Workers from the Deeside Delivery Office in Queensferry said they were concerned for their long term employment prospects after the Government confirmed it would float Royal Mail shares on the Stock Exchange in the coming weeks.
Matt Kelly, who works at the office, said there have already been discussions about the future of staff.
“We’ve been offered a plan for three years but there’s no long term plan,” he said.
“They’ve been trying to say we’ll get shares out of this but we’re not bothered about that.”
Dave Smith, also spoke to the Leader as he left the office on Thursday.
“I’ve got no preference either way – the job itself won’t change – it’s changed so much already in the last five years,” he said.

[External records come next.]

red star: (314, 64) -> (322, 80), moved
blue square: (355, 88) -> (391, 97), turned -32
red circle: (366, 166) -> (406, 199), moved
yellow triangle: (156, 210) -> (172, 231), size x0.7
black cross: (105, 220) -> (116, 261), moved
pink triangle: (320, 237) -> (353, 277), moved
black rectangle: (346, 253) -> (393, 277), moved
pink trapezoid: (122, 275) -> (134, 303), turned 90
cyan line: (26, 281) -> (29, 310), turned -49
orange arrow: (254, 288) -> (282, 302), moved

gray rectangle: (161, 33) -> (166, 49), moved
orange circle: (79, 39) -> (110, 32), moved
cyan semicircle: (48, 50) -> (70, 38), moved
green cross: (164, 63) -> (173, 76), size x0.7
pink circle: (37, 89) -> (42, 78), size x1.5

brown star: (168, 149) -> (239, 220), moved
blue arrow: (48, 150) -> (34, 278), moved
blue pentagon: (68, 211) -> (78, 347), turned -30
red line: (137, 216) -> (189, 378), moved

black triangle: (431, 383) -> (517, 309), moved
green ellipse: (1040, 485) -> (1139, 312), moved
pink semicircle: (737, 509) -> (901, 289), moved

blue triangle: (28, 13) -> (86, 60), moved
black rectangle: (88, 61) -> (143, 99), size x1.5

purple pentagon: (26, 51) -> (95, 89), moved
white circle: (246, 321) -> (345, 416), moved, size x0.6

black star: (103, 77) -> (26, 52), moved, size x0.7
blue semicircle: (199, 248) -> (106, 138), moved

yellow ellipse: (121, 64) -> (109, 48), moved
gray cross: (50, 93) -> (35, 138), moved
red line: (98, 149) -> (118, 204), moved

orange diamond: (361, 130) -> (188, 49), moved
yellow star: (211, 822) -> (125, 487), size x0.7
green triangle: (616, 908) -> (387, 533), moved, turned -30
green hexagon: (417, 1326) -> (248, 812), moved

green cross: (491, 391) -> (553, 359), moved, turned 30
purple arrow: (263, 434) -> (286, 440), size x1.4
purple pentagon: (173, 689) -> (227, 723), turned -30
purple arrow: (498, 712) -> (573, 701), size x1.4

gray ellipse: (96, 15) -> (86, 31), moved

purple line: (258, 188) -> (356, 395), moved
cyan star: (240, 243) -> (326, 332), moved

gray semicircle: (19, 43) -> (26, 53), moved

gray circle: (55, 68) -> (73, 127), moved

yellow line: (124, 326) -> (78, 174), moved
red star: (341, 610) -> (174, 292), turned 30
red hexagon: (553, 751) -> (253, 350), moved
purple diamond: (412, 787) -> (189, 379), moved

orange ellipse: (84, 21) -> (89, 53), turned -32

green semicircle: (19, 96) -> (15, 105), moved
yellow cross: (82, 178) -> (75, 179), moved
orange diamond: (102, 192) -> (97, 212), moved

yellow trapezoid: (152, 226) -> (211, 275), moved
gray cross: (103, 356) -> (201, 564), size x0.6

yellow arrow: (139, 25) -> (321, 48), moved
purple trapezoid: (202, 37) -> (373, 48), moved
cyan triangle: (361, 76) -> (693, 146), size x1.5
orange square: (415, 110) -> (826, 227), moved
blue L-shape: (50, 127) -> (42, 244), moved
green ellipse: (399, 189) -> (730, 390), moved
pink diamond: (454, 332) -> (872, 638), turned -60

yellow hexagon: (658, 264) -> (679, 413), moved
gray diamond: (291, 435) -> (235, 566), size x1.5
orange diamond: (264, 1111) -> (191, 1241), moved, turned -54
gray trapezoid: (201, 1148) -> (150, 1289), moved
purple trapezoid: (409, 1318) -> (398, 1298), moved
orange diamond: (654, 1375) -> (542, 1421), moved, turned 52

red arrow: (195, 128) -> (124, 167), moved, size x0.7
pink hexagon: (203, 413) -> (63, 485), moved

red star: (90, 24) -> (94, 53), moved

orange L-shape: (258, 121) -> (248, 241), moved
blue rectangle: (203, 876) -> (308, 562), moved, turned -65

“I’m more concerned about my job security, it might be hard to stay.”
Another worker, who did not want to be named, said they didn’t care what happened as long as they continued to be paid.
Another said: “Until it all goes through, I don’t really know what will happen to us.”
Yesterday morning the Government gave formal notice to the Stock Exchange that it plans to privatise the Royal Mail.
The sale is expected to go through in November.
10 per cent of the shares will be given to 150,000 employees with the rest being offered to institutional investors and members of the public.
In a statement Royal Mail chief executive officer Moya Greene said: “It is now time for Royal Mail and the CWU to come to a new agreement for our people going forward.”
The Communication Workers Union (CWU) opposes the float and is to ballot its members for strike action over pay. The outcome of the ballot will be announced on October 3.
Mrs Greene added: “Talk of a ballot for industrial action makes no sense when there is a significant three-year deal on the table and negotiations are ongoing.
“I understand our people's concern they should have protections in place as Royal Mail is privatised, which is why we have proposed a ground-breaking three-year, legally-binding agreement including a highly competitive pay offer of 8.6 per cent.”
Colin Caffery, branch secretary of the North Wales and Marches branch of the CWU, said yesterday: “There is no need for privatisation to take place at all.
“I fear it will lead to a reduction in services and quality of provision as well as job losses for members of staff. We will continue to lobby against the proposals.”